> Your assignment:
Within the entries below, the lines from the one with "experiences and moments" through the one with "and writer Mary." are to be set down exactly, both ends kept.

────────────────

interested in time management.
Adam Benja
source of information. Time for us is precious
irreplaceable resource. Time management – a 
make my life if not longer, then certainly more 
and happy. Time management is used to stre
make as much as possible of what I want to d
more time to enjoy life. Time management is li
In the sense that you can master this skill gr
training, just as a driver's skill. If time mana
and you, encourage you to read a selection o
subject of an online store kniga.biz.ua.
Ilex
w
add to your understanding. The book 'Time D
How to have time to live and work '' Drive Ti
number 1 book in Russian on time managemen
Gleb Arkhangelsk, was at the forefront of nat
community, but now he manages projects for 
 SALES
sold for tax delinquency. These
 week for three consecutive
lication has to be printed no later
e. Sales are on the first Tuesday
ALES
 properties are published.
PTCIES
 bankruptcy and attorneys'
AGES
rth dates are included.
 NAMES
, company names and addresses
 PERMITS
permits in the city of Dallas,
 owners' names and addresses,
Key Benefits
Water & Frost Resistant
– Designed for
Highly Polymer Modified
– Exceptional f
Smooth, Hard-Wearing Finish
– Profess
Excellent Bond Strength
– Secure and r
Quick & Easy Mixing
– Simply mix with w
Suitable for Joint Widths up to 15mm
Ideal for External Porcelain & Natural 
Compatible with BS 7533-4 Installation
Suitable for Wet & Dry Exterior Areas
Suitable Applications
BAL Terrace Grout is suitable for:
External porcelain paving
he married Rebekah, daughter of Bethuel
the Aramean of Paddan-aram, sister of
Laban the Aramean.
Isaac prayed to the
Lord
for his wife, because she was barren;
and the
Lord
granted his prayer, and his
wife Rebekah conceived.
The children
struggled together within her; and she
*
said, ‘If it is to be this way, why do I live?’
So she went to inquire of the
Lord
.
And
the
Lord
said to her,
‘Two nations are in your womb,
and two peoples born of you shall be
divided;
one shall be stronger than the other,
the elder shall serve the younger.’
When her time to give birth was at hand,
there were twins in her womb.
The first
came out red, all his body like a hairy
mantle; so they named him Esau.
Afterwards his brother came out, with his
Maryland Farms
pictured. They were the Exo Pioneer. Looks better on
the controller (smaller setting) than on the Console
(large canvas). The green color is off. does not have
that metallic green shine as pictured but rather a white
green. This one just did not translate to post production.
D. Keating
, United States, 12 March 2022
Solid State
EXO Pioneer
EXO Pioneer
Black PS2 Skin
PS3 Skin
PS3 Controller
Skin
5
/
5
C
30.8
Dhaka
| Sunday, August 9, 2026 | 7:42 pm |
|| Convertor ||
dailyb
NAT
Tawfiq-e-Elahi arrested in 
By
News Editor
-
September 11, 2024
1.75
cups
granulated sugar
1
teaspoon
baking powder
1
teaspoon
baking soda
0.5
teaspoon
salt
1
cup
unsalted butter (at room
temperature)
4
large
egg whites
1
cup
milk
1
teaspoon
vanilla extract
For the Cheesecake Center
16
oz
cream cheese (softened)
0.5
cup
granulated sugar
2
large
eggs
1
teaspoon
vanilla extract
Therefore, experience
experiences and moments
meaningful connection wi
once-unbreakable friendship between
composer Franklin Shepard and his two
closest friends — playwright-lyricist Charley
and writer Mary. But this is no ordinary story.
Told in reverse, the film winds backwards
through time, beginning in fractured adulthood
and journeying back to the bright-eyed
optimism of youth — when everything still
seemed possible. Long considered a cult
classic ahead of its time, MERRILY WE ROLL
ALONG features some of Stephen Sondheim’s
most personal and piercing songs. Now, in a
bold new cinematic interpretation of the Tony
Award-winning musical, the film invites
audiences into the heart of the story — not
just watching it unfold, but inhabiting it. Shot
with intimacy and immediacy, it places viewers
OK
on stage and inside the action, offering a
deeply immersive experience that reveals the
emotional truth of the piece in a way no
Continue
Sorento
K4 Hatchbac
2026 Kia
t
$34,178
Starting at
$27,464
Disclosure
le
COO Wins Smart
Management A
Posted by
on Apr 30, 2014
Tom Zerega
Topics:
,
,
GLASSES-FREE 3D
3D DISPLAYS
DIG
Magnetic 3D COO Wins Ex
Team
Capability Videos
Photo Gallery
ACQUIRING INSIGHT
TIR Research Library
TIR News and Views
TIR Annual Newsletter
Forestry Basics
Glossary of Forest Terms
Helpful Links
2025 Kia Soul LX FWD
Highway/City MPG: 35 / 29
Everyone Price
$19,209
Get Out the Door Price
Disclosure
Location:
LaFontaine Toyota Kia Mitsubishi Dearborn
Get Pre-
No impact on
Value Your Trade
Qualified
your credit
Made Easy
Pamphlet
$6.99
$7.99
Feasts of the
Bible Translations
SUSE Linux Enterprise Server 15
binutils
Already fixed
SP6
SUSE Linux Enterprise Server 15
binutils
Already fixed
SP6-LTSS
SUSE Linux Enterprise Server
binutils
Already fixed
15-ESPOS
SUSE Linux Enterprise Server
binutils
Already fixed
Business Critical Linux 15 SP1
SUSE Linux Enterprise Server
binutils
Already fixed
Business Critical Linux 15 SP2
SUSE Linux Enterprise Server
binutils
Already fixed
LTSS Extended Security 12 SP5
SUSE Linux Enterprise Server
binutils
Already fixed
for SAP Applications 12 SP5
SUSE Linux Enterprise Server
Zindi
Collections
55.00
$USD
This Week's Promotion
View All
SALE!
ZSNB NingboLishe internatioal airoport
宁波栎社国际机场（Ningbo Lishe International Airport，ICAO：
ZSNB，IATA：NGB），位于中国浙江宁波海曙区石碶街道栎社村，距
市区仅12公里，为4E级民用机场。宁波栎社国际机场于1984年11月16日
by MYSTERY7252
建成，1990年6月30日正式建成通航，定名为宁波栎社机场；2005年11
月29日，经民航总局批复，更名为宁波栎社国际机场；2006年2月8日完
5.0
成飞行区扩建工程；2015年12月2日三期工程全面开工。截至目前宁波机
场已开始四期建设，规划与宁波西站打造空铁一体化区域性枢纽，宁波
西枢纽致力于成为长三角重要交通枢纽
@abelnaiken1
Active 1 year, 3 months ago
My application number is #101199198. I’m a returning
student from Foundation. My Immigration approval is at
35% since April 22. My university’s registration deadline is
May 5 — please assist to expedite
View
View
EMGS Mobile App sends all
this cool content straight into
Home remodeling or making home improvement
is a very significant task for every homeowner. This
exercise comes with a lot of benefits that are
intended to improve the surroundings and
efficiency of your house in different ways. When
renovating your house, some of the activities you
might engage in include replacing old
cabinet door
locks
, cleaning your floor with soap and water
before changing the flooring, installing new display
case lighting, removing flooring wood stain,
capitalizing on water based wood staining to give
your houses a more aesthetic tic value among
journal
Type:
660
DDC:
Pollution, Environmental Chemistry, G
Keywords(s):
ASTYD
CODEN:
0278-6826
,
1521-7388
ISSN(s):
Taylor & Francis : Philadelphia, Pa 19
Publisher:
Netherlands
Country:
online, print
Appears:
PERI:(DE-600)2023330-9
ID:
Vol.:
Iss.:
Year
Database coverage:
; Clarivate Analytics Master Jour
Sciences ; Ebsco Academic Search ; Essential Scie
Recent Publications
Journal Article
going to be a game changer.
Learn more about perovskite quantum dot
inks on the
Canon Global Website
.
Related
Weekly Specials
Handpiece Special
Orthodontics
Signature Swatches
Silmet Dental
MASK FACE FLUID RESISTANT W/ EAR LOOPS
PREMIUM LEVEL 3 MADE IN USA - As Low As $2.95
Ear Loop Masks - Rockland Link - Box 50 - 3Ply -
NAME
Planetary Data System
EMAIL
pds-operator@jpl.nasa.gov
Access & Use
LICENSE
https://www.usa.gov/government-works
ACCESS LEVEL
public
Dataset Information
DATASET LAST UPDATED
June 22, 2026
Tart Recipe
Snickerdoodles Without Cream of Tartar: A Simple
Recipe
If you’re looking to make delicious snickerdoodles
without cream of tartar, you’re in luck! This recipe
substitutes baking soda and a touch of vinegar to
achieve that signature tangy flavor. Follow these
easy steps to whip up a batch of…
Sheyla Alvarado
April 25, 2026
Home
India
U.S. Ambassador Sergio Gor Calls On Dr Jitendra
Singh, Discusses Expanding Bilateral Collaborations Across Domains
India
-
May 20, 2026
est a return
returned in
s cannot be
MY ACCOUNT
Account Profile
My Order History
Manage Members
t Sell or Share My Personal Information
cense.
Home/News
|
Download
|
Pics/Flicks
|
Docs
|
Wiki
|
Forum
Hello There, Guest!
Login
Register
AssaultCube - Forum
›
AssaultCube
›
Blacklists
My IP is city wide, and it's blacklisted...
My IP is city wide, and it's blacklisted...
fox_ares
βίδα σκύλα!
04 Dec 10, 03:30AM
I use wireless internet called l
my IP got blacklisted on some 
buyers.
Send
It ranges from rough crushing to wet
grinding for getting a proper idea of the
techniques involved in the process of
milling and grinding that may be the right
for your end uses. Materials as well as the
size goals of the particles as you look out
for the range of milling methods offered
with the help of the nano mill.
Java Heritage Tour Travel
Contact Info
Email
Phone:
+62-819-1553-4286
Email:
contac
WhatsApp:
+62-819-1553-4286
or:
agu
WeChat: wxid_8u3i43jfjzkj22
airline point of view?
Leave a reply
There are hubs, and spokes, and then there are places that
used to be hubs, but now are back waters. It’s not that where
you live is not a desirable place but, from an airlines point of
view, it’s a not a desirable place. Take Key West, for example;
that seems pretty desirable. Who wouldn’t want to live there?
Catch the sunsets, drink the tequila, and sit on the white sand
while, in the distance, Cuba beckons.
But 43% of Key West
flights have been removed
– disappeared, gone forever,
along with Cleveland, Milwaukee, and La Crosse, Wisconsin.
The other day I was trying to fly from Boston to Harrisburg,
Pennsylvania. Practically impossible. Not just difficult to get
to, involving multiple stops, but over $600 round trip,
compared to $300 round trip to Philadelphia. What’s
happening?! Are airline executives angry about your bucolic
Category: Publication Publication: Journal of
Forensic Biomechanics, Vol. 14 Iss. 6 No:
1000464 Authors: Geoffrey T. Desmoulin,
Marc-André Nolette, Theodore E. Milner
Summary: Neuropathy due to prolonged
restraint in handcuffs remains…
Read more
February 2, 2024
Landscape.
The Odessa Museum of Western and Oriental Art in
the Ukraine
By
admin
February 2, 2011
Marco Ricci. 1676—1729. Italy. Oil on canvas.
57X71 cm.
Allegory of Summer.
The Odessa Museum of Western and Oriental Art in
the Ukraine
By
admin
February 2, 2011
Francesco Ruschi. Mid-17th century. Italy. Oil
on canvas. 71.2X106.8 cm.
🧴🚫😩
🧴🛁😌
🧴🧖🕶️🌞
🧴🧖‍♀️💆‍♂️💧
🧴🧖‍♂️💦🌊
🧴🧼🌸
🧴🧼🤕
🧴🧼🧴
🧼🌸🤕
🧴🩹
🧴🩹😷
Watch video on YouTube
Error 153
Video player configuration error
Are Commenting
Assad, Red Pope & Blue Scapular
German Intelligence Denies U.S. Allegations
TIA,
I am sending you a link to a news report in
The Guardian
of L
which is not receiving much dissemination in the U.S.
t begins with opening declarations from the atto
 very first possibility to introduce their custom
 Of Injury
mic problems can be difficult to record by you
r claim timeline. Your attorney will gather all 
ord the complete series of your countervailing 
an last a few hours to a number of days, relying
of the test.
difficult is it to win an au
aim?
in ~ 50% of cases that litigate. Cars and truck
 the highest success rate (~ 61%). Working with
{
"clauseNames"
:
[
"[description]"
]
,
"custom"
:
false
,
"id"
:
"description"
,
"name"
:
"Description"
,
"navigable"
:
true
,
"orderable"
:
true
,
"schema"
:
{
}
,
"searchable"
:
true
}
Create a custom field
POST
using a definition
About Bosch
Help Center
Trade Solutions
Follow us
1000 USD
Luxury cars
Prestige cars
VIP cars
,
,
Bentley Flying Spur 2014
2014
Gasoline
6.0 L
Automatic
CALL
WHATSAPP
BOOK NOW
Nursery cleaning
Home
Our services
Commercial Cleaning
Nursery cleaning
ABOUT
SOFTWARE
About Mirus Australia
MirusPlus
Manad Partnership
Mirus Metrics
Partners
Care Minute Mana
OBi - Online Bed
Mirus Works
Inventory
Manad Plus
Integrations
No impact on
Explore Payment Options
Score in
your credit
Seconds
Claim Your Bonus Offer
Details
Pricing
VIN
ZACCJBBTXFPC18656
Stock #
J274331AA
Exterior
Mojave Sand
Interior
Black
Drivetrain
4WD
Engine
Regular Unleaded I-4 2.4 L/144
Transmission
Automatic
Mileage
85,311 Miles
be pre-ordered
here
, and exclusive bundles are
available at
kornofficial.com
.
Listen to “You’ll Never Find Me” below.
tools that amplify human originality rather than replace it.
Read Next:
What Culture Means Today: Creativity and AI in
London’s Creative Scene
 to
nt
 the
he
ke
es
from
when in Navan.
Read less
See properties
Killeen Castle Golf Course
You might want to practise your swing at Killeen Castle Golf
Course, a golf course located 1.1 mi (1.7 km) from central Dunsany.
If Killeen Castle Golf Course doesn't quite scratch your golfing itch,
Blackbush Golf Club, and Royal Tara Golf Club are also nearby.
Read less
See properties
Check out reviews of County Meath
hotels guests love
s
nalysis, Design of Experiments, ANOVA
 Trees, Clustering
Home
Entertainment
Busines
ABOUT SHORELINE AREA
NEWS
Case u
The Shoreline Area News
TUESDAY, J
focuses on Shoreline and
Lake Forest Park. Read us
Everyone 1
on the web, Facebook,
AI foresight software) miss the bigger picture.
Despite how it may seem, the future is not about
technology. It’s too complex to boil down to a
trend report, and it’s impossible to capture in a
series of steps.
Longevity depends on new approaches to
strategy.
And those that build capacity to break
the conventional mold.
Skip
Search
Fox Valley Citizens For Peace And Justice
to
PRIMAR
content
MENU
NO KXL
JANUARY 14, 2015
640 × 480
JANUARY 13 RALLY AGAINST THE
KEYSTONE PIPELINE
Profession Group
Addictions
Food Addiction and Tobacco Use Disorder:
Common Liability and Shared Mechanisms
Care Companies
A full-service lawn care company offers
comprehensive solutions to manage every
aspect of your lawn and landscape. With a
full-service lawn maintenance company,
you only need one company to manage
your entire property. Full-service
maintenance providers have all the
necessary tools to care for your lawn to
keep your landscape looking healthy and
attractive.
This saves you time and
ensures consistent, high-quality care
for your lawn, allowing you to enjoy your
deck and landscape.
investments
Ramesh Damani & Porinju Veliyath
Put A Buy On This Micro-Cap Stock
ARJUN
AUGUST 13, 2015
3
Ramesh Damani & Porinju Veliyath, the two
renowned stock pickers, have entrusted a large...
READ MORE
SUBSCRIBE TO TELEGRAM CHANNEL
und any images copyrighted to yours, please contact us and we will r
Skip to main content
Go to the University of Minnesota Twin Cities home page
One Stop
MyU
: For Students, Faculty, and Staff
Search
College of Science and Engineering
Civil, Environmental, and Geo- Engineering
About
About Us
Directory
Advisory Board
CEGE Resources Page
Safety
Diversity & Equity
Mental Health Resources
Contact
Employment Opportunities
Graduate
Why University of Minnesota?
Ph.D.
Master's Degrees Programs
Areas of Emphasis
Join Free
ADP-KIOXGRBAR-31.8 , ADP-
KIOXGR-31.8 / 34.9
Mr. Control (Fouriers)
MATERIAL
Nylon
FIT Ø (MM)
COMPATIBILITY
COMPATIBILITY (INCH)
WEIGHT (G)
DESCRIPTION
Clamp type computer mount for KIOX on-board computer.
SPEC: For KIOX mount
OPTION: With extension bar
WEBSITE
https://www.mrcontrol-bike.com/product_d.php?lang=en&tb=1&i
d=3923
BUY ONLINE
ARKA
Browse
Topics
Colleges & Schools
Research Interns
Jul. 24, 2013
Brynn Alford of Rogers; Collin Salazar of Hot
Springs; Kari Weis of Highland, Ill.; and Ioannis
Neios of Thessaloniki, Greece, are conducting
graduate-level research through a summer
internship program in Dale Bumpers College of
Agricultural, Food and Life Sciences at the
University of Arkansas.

────────────────

> Exercise answer:
experiences and moments
meaningful connection wi
once-unbreakable friendship between
composer Franklin Shepard and his two
closest friends — playwright-lyricist Charley
and writer Mary. But this is no ordinary story.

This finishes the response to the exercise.